## [Task brief]
Set down the line that contains "Quand tu retournes" and every line after it to the end of the entries, exactly as they stand and nothing more.
::: The data :::
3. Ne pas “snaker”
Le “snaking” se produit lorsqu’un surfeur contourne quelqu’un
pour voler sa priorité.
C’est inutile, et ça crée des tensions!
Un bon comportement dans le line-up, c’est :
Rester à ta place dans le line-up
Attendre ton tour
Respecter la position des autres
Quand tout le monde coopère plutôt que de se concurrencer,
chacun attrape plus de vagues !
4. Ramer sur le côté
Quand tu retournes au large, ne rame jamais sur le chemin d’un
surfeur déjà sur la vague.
:::
## [Exercise answer]
Quand tu retournes au large, ne rame jamais sur le chemin d’un
surfeur déjà sur la vague.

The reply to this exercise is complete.